Welcome to the Intelligent Robotic Arms (IRA) Lab in the Department of Electrical and Computer Engineering at the University of Kentucky. Our lab focuses on research in kinematically redundant robots, fault-tolerant robots, motion planning, and human-robot interaction. We develop advanced motion planning algorithms to generate safe, reliable, and agile motion for robotic arms across a variety of applications, including space and ocean exploration, nuclear industry, manufacturing, daily assistance, and smart agriculture.
September 3, 2025
Our paper, titled "Plan Optimal Collision-Free Trajectories with Non-Convex Cost Functions Using Graphs of Convex Sets," has been accepted for publication in the IEEE Transactions on Robotics. This TRO paper develops a new motion planner called the GCSGC planner to compute low-cost and collision-free trajectories for non-convex cost functions. This planner is created by building a graph structure whose vertices and edges are obtained by intersecting a set of collision-free regions with a set of linear-cost regions obtained from a ReLU neural network used to approximate the non-convex cost function.

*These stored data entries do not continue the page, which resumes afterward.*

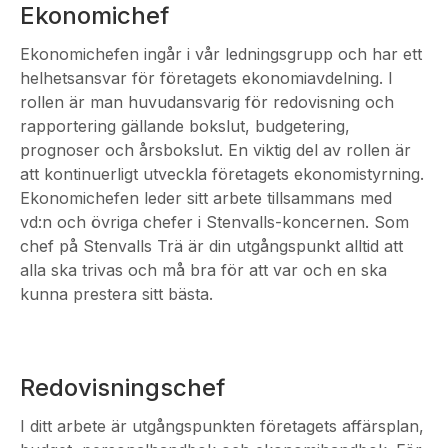
Ekonomichef
Ekonomichefen ingår i vår ledningsgrupp och har ett
helhetsansvar för företagets ekonomiavdelning. I
rollen är man huvudansvarig för redovisning och
rapportering gällande bokslut, budgetering,
prognoser och årsbokslut. En viktig del av rollen är
att kontinuerligt utveckla företagets ekonomistyrning.
Ekonomichefen leder sitt arbete tillsammans med
vd:n och övriga chefer i Stenvalls-koncernen. Som
chef på Stenvalls Trä är din utgångspunkt alltid att
alla ska trivas och må bra för att var och en ska
kunna prestera sitt bästa.
Redovisningschef
I ditt arbete är utgångspunkten företagets affärsplan,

A graph pre-processing technique is then developed to improve the efficiency of the planner and the quality of the computed trajectories. The first author, Landon Clark, will present this TRO paper at ICRA 2026 held in Vienna, Austria. Huge congrats to Landon on his second TRO paper!
September 3, 2025
We are excited to announce that a team of researchers led by Dr. Xie, including Dr. Lauren Brzozowski, Dr. Jiang Biao He, and Dr. Hongkai Yu, has been awarded a prestigious grant from the National Science Foundation’s Cyber-Physical Systems (CPS) program. The funded project, titled "CPS: Medium: An Autonomous Robotic System for Precision and High-Throughput Tomato Phenotyping in Large Scale Greenhouses", aims to automate plant phenotyping through innovative research in robotics, computer vision, and power electronics. The proposed autonomous robotic phenotyping system stands out for its innovative integration of domain knowledge to enhance phenotyping precision, its adaptability to meet the specific needs of greenhouse managers, and its capacity to optimize robot motion using feedback from phenotyping results. This interdisciplinary effort tackles key challenges at the intersection of embodied intelligence for agricultural robots, promising transformative advances in high-throughput, intelligent plant phenotyping. Congratulations to the research team on this significant achievement!
September 3, 2025
We are thrilled to announce that Dr. Xie has been awarded the prestigious National Science Foundation (NSF) CAREER Award. This highly competitive honor recognizes early-career faculty who demonstrate exceptional promise in both research and education. Dr. Xie’s project, titled "CAREER: Safe and Reliable Human-Robot Shared Control for Robotic Telemanipulation in Complex and Extreme Environments", focuses on improving the safety, reliability, and user-friendliness of robotic telemanipulation in complex and extreme environments by integrating manual teleoperation with autonomous control in an intelligent manner. The award will support Dr. Xie’s innovative work over the next five years, helping to advance knowledge in robot shared control and motion planning while also engaging students and the community through K12 outreach and undergraduate research activities.